## Required work
For the data below, please report each line where the word "Таиланда" is found.

## Material for this exercise
....

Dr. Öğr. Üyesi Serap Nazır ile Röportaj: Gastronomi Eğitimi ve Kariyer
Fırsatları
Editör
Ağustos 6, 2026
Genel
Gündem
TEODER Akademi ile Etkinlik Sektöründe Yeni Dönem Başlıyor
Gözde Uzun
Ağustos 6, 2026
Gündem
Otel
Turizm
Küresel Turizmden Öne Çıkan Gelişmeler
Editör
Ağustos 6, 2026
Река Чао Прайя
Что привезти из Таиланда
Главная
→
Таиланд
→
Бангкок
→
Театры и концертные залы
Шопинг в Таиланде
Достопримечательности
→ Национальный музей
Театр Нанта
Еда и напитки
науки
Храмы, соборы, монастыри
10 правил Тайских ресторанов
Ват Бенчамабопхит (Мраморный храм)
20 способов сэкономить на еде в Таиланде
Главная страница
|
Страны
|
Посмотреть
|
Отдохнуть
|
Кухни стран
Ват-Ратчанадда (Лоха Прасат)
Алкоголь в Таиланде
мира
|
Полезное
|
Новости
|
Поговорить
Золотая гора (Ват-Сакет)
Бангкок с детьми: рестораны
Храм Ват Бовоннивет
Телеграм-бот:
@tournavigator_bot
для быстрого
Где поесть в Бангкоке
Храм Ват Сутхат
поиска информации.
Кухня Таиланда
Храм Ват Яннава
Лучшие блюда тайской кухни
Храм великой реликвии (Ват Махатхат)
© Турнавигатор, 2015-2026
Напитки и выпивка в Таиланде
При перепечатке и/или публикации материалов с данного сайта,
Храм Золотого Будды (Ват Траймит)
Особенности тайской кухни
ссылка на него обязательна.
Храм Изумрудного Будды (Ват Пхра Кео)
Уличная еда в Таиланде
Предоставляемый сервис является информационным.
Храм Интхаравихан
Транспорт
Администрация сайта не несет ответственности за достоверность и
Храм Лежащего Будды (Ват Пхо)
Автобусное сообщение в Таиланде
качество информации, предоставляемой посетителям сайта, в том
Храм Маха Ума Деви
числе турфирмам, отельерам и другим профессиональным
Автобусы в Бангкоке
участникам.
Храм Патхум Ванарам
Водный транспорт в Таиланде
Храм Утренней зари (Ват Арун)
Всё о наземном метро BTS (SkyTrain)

....

## Task answer
Что привезти из Таиланда
Кухня Таиланда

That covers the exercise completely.